Shelley kicks 'Bama past LSU for BCS title

Shelley kicks 'Bama past LSU for BCS title

Published Jan. 10, 2012 1:15 a.m. ET

NEW ORLEANS — One of these things is not like the others. One of these things just doesn't belong.

Anybody younger than 50 recognizes that jingle from "Sesame Street," but in football, the thing that's not like the others is the field goal kicker: that little guy with the clean uniform, the one who sits off by himself when he's not booting balls into a net; the one with all the superstitions and good luck charms; the one the coach barely mentions; the one who can go three months without full contact, but who gets all the glory after kicking the game-winner.
 
That guy.

Very few people even know his name unless he misses three or four in a crucial game. Then they know him enough to vilify him like he's an ax murderer.

They certainly know his name in Alabama now. For Crimson Tide fans, their little guy made history Monday night. And they will remember him and what he did for quite some time.

In one of the great redemption stories of the year, Jeremy Shelley, a former snowboarder and motocross racer who still looks like he would be at home shredding powder with Shaun White, kicked a BCS record five field goals to give Alabama its 14th national championship title.
 
All five of the kicks felt especially sweet since Shelley and his kicking partner Cade Foster missed four field goals in the Tide's only loss of the year on November 5: the first meeting with LSU. In that one, Foster missed three, including one in overtime that sealed Alabama's fate, while Shelley had one blocked.

Fan reaction was exactly what you would expect. Foster had to shut down his Facebook and Twitter accounts to stop the hate mail. One person even wrote, "If you tried to hang yourself you couldn't kick the chair."
 
"It was pretty bad, but there was a lot of good stuff, too, a lot of people who sent notes of support saying that they had faith in me," Shelley said. "And my teammates all supported me and Cade. They believed in us. That was the most important part."
 
Words of faith and encouragement are crucial to a kicker. That's why, after Shelley's second field goal attempt in the championship game was blocked, Nick Saban pulled him aside and gave him what he needed.

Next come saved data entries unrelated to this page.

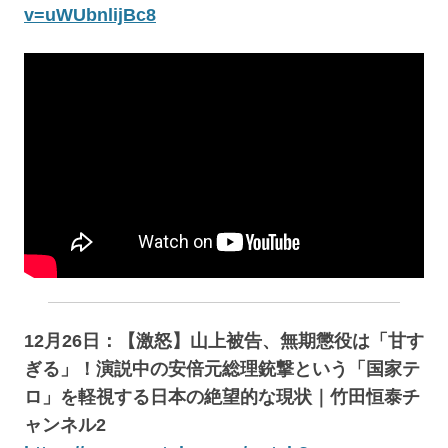
v=uWUbnlijBc8
12月26日：【激怒】山上被告、無期懲役は「甘す
ぎる」！演説中の安倍元総理銃撃という「国家テ
ロ」を軽視する日本の絶望的な現状｜竹田恒泰チ
ャンネル2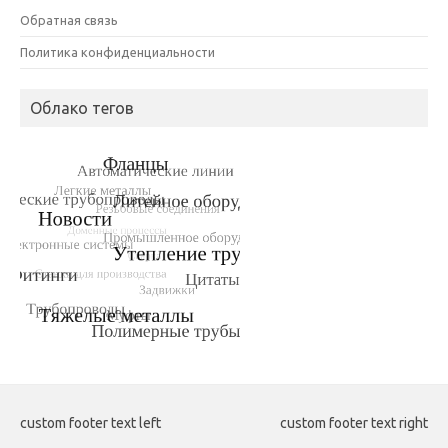
Обратная связь
Политика конфиденциальности
Облако тегов
custom footer text left
custom footer text right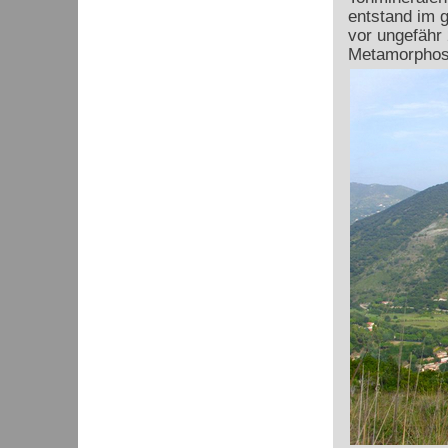
entstand im g
vor ungefähr
Metamorphose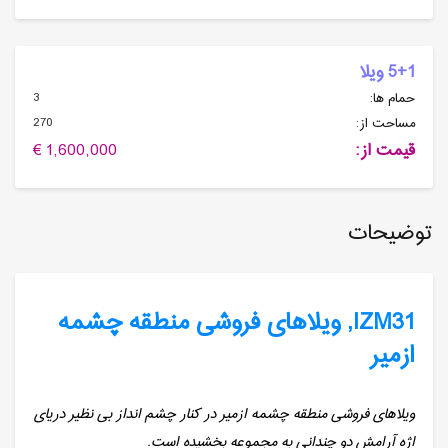
5+1 ویلا
3
حمام ها:
270
مساحت از:
قیمت از:
1,600,000 €
توضیحات
IZM31, ویلاهای فروشی منطقه چشمه
ازمیر
ویلاهای فروشی منطقه چشمه ازمیر در کنار چشم انداز بی نظیر دریای
اژه آرامش دو چندانی به مجموعه بخشیده است.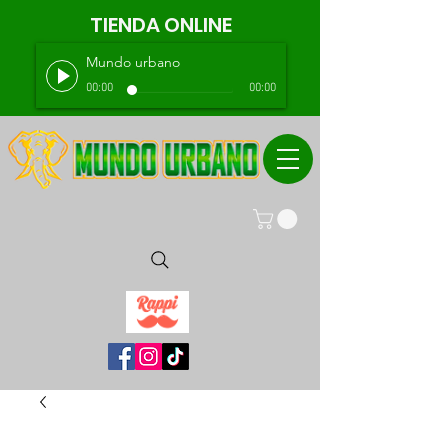
TIENDA ONLINE
Mundo urbano
00:00
00:00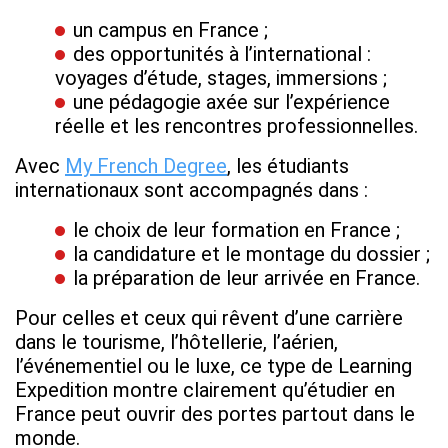
un campus en France ;
des opportunités à l’international :
voyages d’étude, stages, immersions ;
une pédagogie axée sur l’expérience
réelle et les rencontres professionnelles.
Avec
My French Degree
, les étudiants
internationaux sont accompagnés dans :
le choix de leur formation en France ;
la candidature et le montage du dossier ;
la préparation de leur arrivée en France.
Pour celles et ceux qui rêvent d’une carrière
dans le tourisme, l’hôtellerie, l’aérien,
l’événementiel ou le luxe, ce type de Learning
Expedition montre clairement qu’étudier en
France peut ouvrir des portes partout dans le
monde.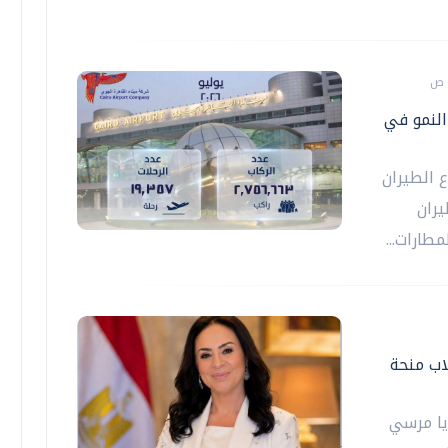
النمو في
 الطيران
يران
طارات...
لاب منحة
يا مرسي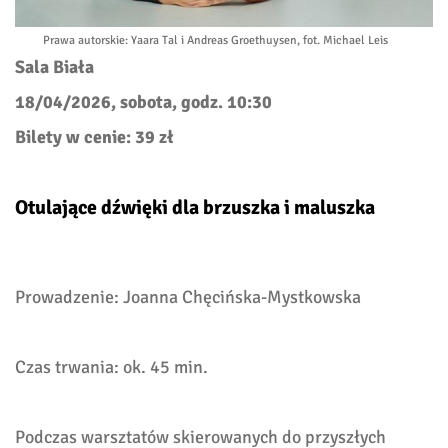
Prawa autorskie
: Yaara Tal i Andreas Groethuysen, fot. Michael Leis
Sala Biała
18/04/2026, sobota, godz. 10:30
Bilety w cenie: 39 zł
Otulające dźwięki dla brzuszka i maluszka
Prowadzenie: Joanna Chęcińska-Mystkowska
Czas trwania: ok. 45 min.
Podczas warsztatów skierowanych do przyszłych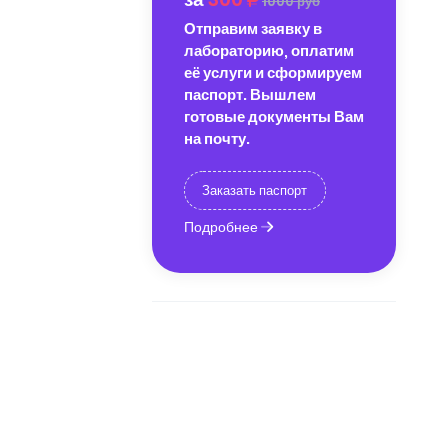
1000 руб
Отправим заявку в
лабораторию, оплатим
её услуги и сформируем
паспорт. Вышлем
готовые документы Вам
на почту.
Заказать паспорт
Подробнее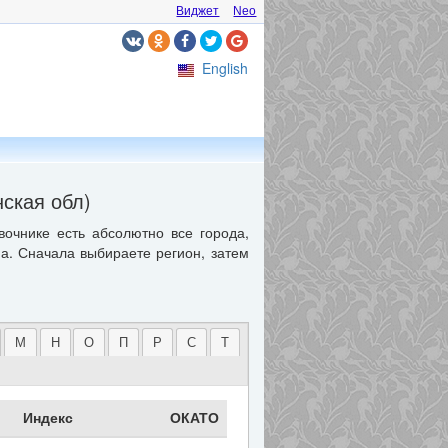
Виджет
Neo
English
ская обл)
вочнике есть абсолютно все города,
ма. Сначала выбираете регион, затем
М
Н
О
П
Р
С
Т
Индекс
ОКАТО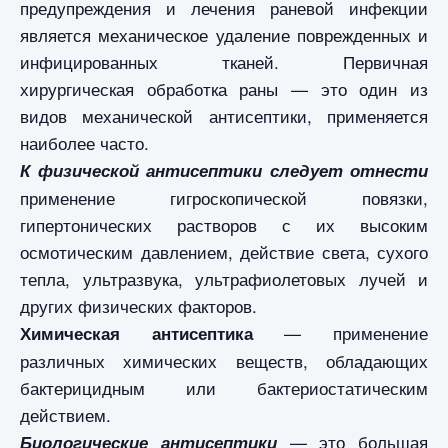
предупреждения и лечения раневой инфекции
является механическое удаление поврежденных и
инфицированных тканей. Первичная
хирургическая обработка раны — это один из
видов механической антисептики, применяется
наиболее часто.
К физической антисептики следует отнести
применение гигроскопической повязки,
гипертонических растворов с их высоким
осмотическим давлением, действие света, сухого
тепла, ультразвука, ультрафиолетовых лучей и
других физических факторов.
— применение
Химическая антисептика
различных химических веществ, обладающих
бактерицидным или бактериостатическим
действием.
— это большая
Биологические антисептики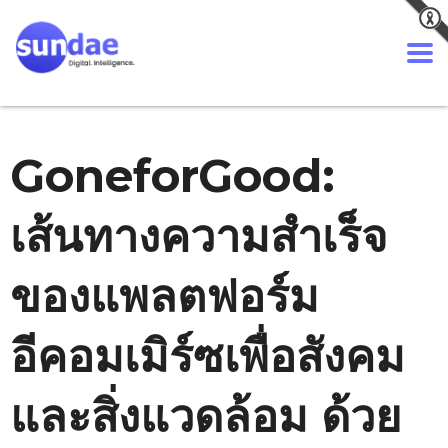
GoneforGood:
เส้นทางความสำเร็จ
ของแพลตฟอร์ม
อีคอมเมิร์ซเพื่อสังคม
และสิ่งแวดล้อม ด้วย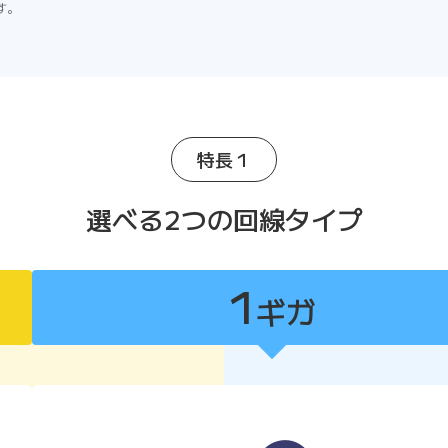
す。
特長１
選べる2つの回線タイプ
1
ギガ
1ギガ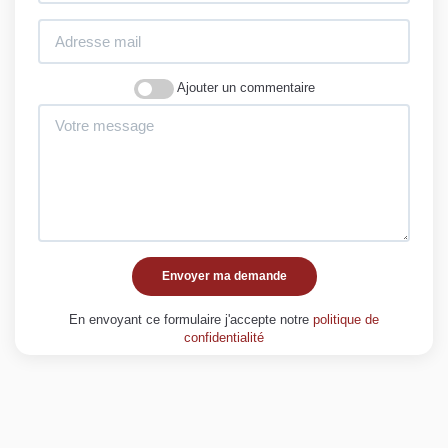
Ajouter un commentaire
Envoyer ma demande
En envoyant ce formulaire j'accepte notre
politique de
confidentialité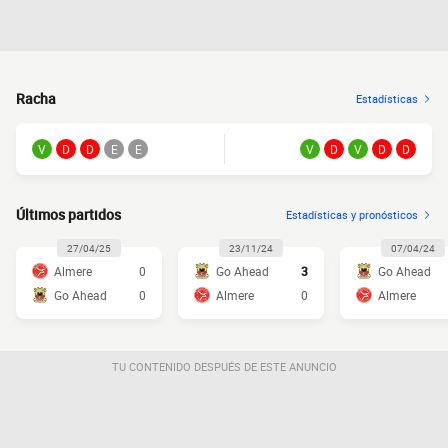
Racha
Estadísticas
V
D
D
E
E
V
D
V
D
D
Últimos partidos
Estadísticas y pronósticos
27/04/25
23/11/24
07/04/24
Almere
0
Go Ahead
3
Go Ahead
Go Ahead
0
Almere
0
Almere
TU CONTENIDO DESPUÉS DE ESTE ANUNCIO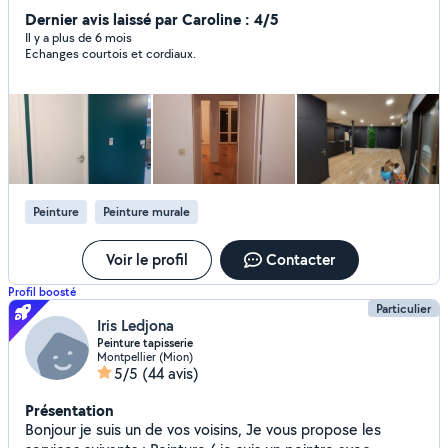
pause cuisine. peinture professionnelle type seigneurie,
Dernier avis laissé par Caroline : 4/5
unikalo, tollens etc..tarif très attractifs. Je reste joignable à
Il y a plus de 6 mois
Echanges courtois et cordiaux.
toute heure.
Peinture
Peinture murale
Voir le profil
Contacter
Profil boosté
Particulier
Iris Ledjona
Peinture tapisserie
Montpellier (Mion)
5/5
(44 avis)
Présentation
Bonjour je suis un de vos voisins, Je vous propose les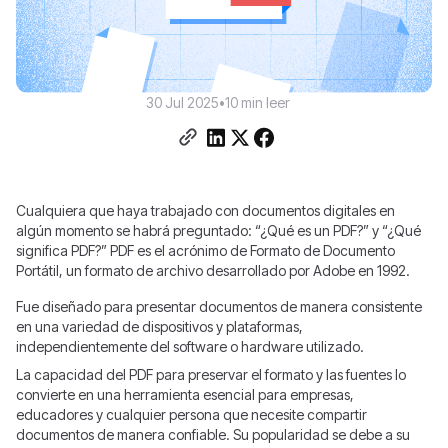
30 Jul 2025
•
10 min leer
Cualquiera que haya trabajado con documentos digitales en
algún momento se habrá preguntado: “¿Qué es un PDF?” y “¿Qué
significa PDF?” PDF es el acrónimo de Formato de Documento
Portátil, un formato de archivo desarrollado por Adobe en 1992.
Fue diseñado para presentar documentos de manera consistente
en una variedad de dispositivos y plataformas,
independientemente del software o hardware utilizado.
La capacidad del PDF para preservar el formato y las fuentes lo
convierte en una herramienta esencial para empresas,
educadores y cualquier persona que necesite compartir
documentos de manera confiable. Su popularidad se debe a su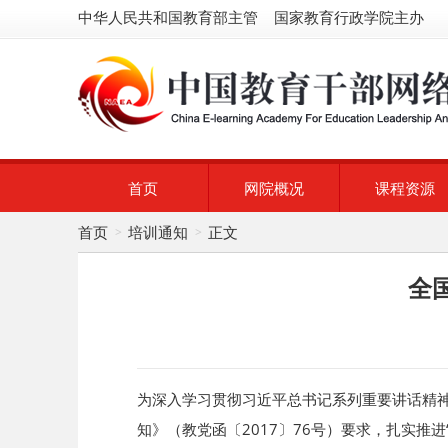
中华人民共和国教育部主管 国家教育行政学院主办
首页
网院概况
课程资源
首页
培训通知
正文
>
>
全
为深入学习贯彻习近平总书记系列重要讲话精
知》（教党函〔2017〕76号）要求，扎实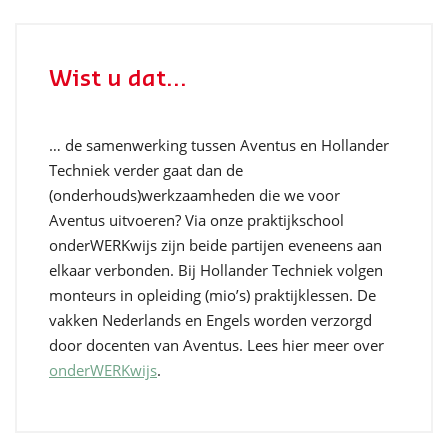
Wist u dat...
… de samenwerking tussen Aventus en Hollander
Techniek verder gaat dan de
(onderhouds)werkzaamheden die we voor
Aventus uitvoeren? Via onze praktijkschool
onderWERKwijs zijn beide partijen eveneens aan
elkaar verbonden. Bij Hollander Techniek volgen
monteurs in opleiding (mio’s) praktijklessen. De
vakken Nederlands en Engels worden verzorgd
door docenten van Aventus. Lees hier meer over
onderWERKwijs
.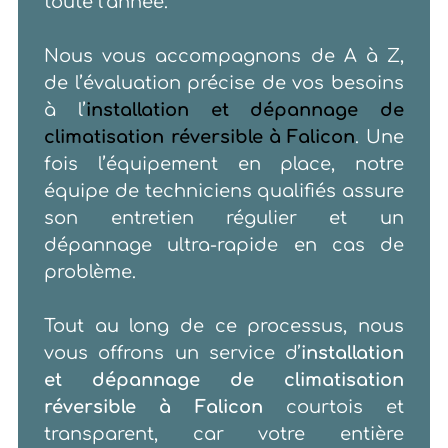
toute l’année.
Nous vous accompagnons de A à Z,
de l’évaluation précise de vos besoins
à l’
installation et dépannage de
climatisation réversible à Falicon
. Une
fois l’équipement en place, notre
équipe de techniciens qualifiés assure
son entretien régulier et un
dépannage ultra-rapide en cas de
problème.
Tout au long de ce processus, nous
vous offrons un service d’
installation
et dépannage de climatisation
réversible à Falicon
courtois et
transparent, car votre entière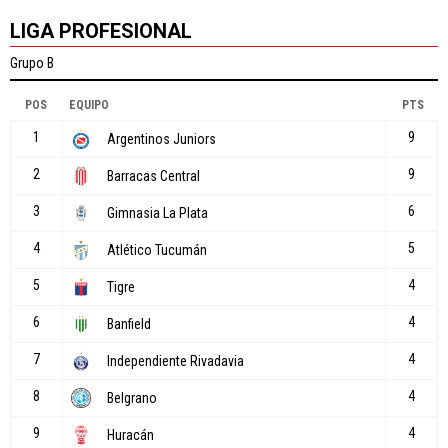
LIGA PROFESIONAL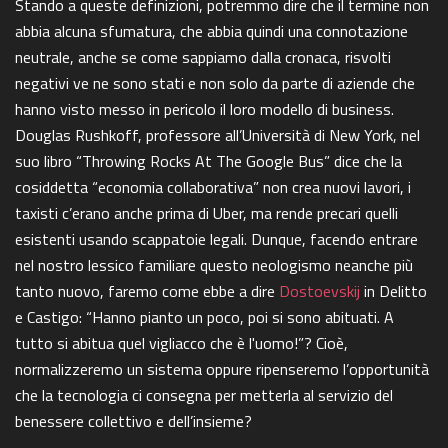
Stando a queste definizioni, potremmo dire che il termine non
abbia alcuna sfumatura, che abbia quindi una connotazione
neutrale, anche se come sappiamo dalla cronaca, risvolti
negativi ve ne sono stati e non solo da parte di aziende che
hanno visto messo in pericolo il loro modello di business.
Douglas Rushkoff, professore all’Università di New York, nel
suo libro “Throwing Rocks At The Google Bus” dice che la
cosiddetta “economia collaborativa” non crea nuovi lavori, i
taxisti c’erano anche prima di Uber, ma rende precari quelli
esistenti usando scappatoie legali. Dunque, facendo entrare
nel nostro lessico familiare questo neologismo neanche più
tanto nuovo, faremo come ebbe a dire
Dostoevskij
in Delitto
e Castigo: “Hanno pianto un poco, poi si sono abituati. A
tutto si abitua quel vigliacco che è l'uomo!”? Cioè,
normalizzeremo un sistema oppure ripenseremo l’opportunità
che la tecnologia ci consegna per metterla al servizio del
benessere collettivo e dell’insieme?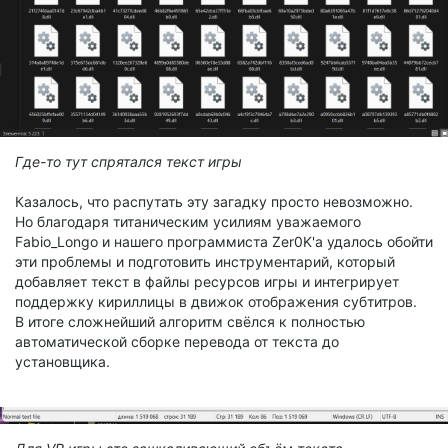
Где-то тут спрятался текст игры
Казалось, что распутать эту загадку просто невозможно.
Но благодаря титаническим усилиям уважаемого
Fabio_Longo и нашего программиста Zer0K'a удалось обойти
эти проблемы и подготовить инструментарий, который
добавляет текст в файлы ресурсов игры и интегрирует
поддержку кириллицы в движок отображения субтитров.
В итоге сложнейший алгоритм свёлся к полностью
автоматической сборке перевода от текста до
установщика.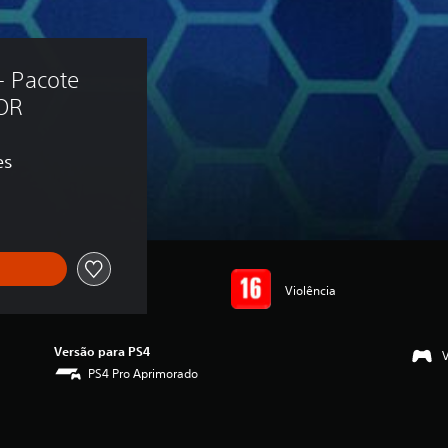
- Pacote 
NOR
es
Violência
Versão para PS4
PS4 Pro Aprimorado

"He said he had faith in me and that he knew that I had that range," Shelley said. "He told me to just relax and don't try to kill the ball."

As simple as those words were, they were perfect: soothing and repetitious. Kicking is all about repetition. Saban knows that as well as anyone. That's why he used those words in that order.
 
"He said the exact same thing when we played LSU last time when I had one blocked," Shelley said. "It really helped me both times."
 
Don't try to figure out a kicker. It's like figuring out an artist or a poet or the guy who jumps off the Eiffel Tower holding his parachute in his hand. They're just different.  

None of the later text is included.